Section 6. Standards for Prompt, Fair, and Equitable Settlements Applicable to All Insurers.

(1)

(a) Except as provided in this subsection, an insurer shall, offer any payment due within thirty (30) calendar days of receipt of proof of loss. If claims involve multiple coverages, payments which are not in dispute shall be tendered within thirty (30) calendar days of receipt of proof of loss.

(b) If there is a reasonable basis, which shall be supported by specific information available for review by the commissioner, that a claimant has fraudulently caused or contributed to the loss, the insurer shall advise the first-party claimant of the acceptance or denial of the claim within a reasonable time for full investigation after receipt by the insurer of a properly executed proof of loss.

(c) If the insurer needs more time to determine whether a first-party claim shall be accepted or denied, it shall notify the first-party claimant within thirty (30) calendar days after receipt of the proofs of loss, giving the reasons more time is needed.

(d) If the investigation remains incomplete, the insurer shall, forty-five (45) calendar days from the date of the initial notification and every forty-five (45) calendar days thereafter, send to the first-party claimant a letter stating the reasons additional time is needed for investigation.

(2) Insurers shall not fail to settle first-party claims on the basis that responsibility for payment shall be assumed by others except as may otherwise be provided by policy provisions.

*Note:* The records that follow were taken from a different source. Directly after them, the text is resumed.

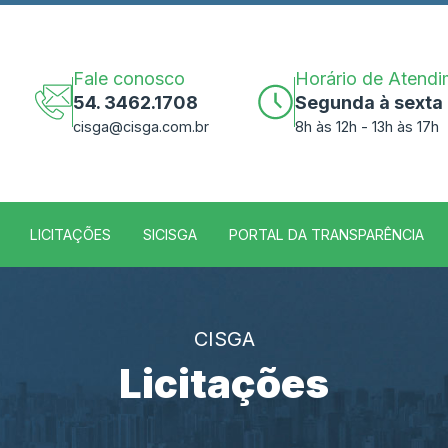
Fale conosco
Horário de Atend
54. 3462.1708
Segunda à sexta
cisga@cisga.com.br
8h às 12h - 13h às 17h
LICITAÇÕES
SICISGA
PORTAL DA TRANSPARÊNCIA
CISGA
Licitações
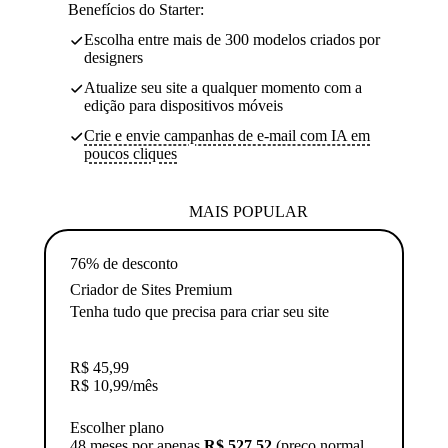
Benefícios do Starter:
Escolha entre mais de 300 modelos criados por
designers
Atualize seu site a qualquer momento com a
edição para dispositivos móveis
Crie e envie campanhas de e-mail com IA em
poucos cliques
MAIS POPULAR
76% de desconto
Criador de Sites Premium
Tenha tudo que precisa para criar seu site
R$
45,99
R$
10,99
/mês
Escolher plano
48 meses por apenas
R$ 527,52
(preço normal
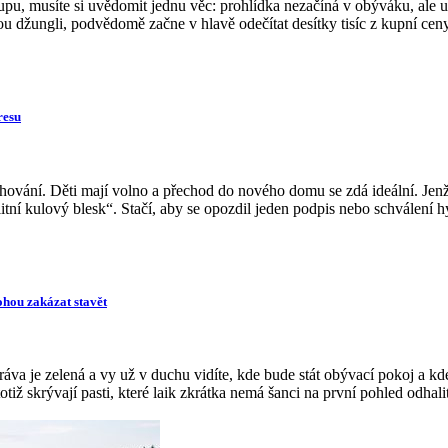
pu, musíte si uvědomit jednu věc: prohlídka nezačíná v obýváku, ale u
 džungli, podvědomě začne v hlavě odečítat desítky tisíc z kupní ceny.
resu
ování. Děti mají volno a přechod do nového domu se zdá ideální. Jenže 
tní kulový blesk“. Stačí, aby se opozdil jeden podpis nebo schválení hy
hou zakázat stavět
tráva je zelená a vy už v duchu vidíte, kde bude stát obývací pokoj a kde
iž skrývají pasti, které laik zkrátka nemá šanci na první pohled odhalit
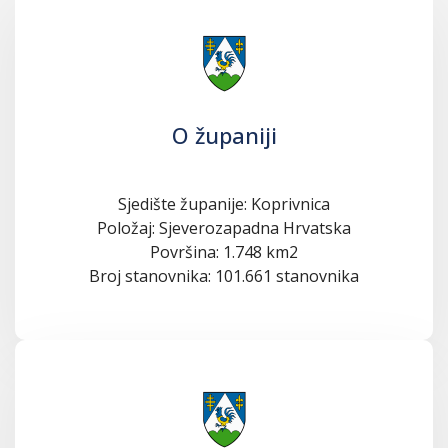
O županiji
Sjedište županije: Koprivnica
Položaj: Sjeverozapadna Hrvatska
Površina: 1.748 km2
Broj stanovnika: 101.661 stanovnika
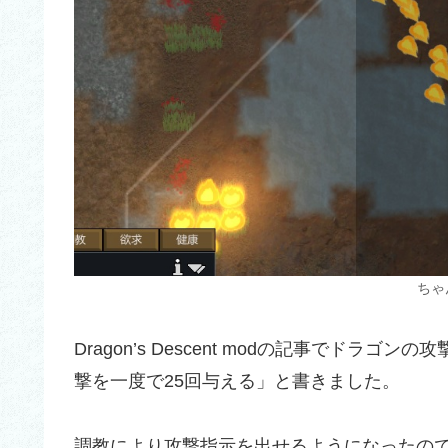
ちゃ
Dragon’s Descent modの記事でドラ
撃を一度で25回与える」と書きました。
調教により攻撃指示を出せるようになったの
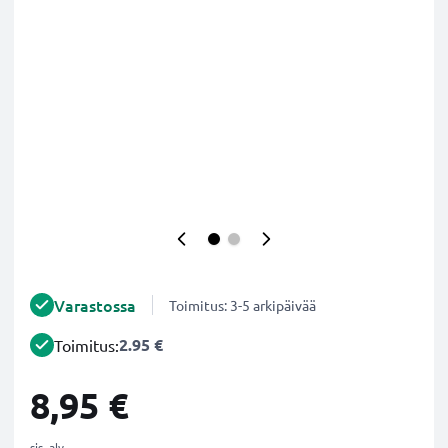
Varastossa
Toimitus: 3-5 arkipäivää
2.95 €
Toimitus:
8,95 €
sis. alv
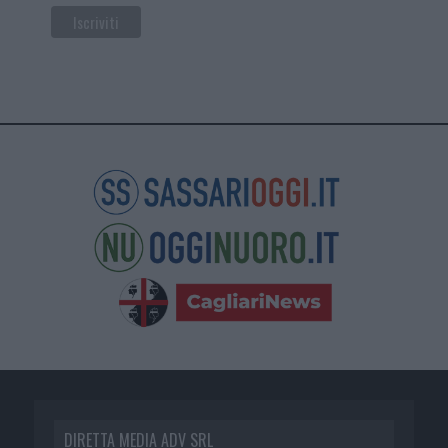
DIRETTA MEDIA ADV SRL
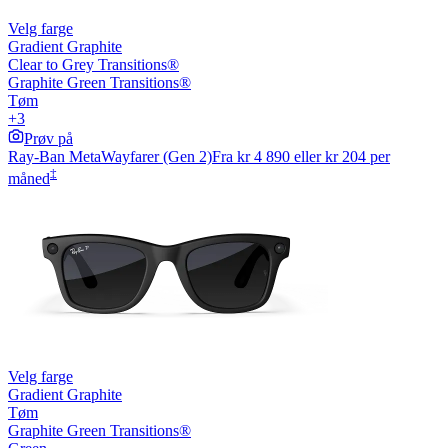
Velg farge
Gradient Graphite
Clear to Grey Transitions®
Graphite Green Transitions®
Tøm
+3
Prøv på
Ray-Ban Meta
Wayfarer (Gen 2)
Fra
kr 4 890
eller kr 204 per
‡
måned
Velg farge
Gradient Graphite
Tøm
Graphite Green Transitions®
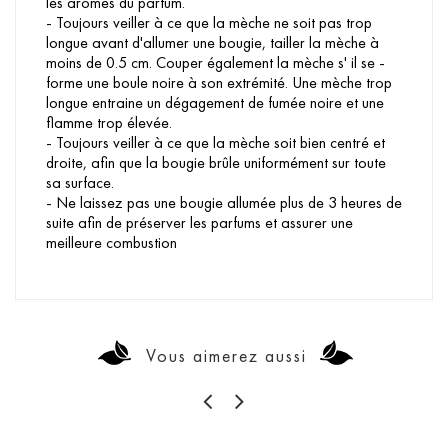
les arômes du parfum.
- Toujours veiller à ce que la mèche ne soit pas trop
longue avant d'allumer une bougie, tailler la mèche à
moins de 0.5 cm. Couper également la mèche s' il se -
forme une boule noire à son extrémité. Une mèche trop
longue entraine un dégagement de fumée noire et une
flamme trop élevée.
- Toujours veiller à ce que la mèche soit bien centré et
droite, afin que la bougie brûle uniformément sur toute
sa surface.
- Ne laissez pas une bougie allumée plus de 3 heures de
suite afin de préserver les parfums et assurer une
meilleure combustion
Vous aimerez aussi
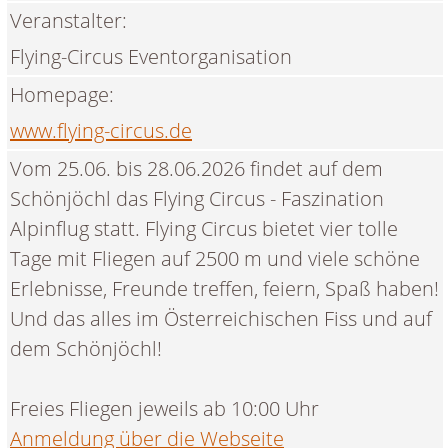
Veranstalter:
Flying-Circus Eventorganisation
Homepage:
www.flying-circus.de
Vom 25.06. bis 28.06.2026 findet auf dem
Schönjöchl das Flying Circus - Faszination
Alpinflug statt. Flying Circus bietet vier tolle
Tage mit Fliegen auf 2500 m und viele schöne
Erlebnisse, Freunde treffen, feiern, Spaß haben!
Und das alles im Österreichischen Fiss und auf
dem Schönjöchl!
Freies Fliegen jeweils ab 10:00 Uhr
Anmeldung über die Webseite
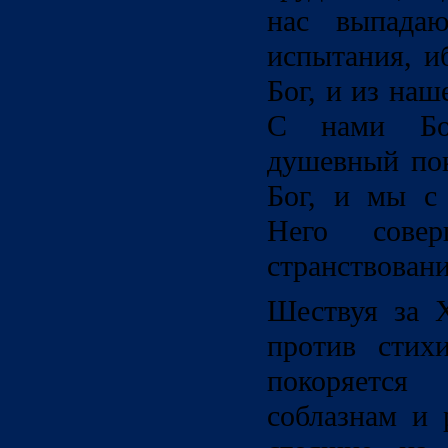
нас выпада
испытания, и
Бог, и из наш
С нами Бо
душевный пок
Бог, и мы с
Него сове
странствовани
Шествуя за Х
против стих
покоряетс
соблазнам и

(3) Insurers shall not continue negotiations for settlement of a claim directly with a first- party claimant who is not legally represented if the first-party claimant's rights may be affected by a statute of limitations or a time limit in a policy, certificate, or contract, unless the insurer has given the first-party claimant written notice of the limitation. The notice shall be given to the first party claimant at least thirty (30) calendar days before the date on which the time limit expires.

(4) Insurers shall not make statements which indicate that the rights of a third-party claimant may be impaired if a form or release is not completed within a given period of time unless the statement is given for the purpose of notifying the third-party claimant of the provision of a statute of limitations.

(5) Subject to subsection (1)(a) of this section relating to first-party claims, insurers shall affirm or deny liability on claims within a reasonable time and shall tender payment within thirty (30) days of affirmation of liability, if the amount of the claim is determined and not in dispute. If claims involve multiple coverages, and if the payee is known, payments which are not in dispute shall be tendered within thirty (30) calendar days.

(6) Insurers shall not request or require any insured to submit to a polygraph examination unless authorized under the applicable policy, certificate, contract, or applicable law.

19 Ky.R. 340; Am. 783; 1380; eff. 12-9-92; 28 Ky.R. 709; 1136; eff. 11-12-2001; TAm eff. 8-9-2007; Crt eff. 2-26-2020; 47 Ky.R. 2717; 48 Ky.R. 827; eff. 11-30-2021.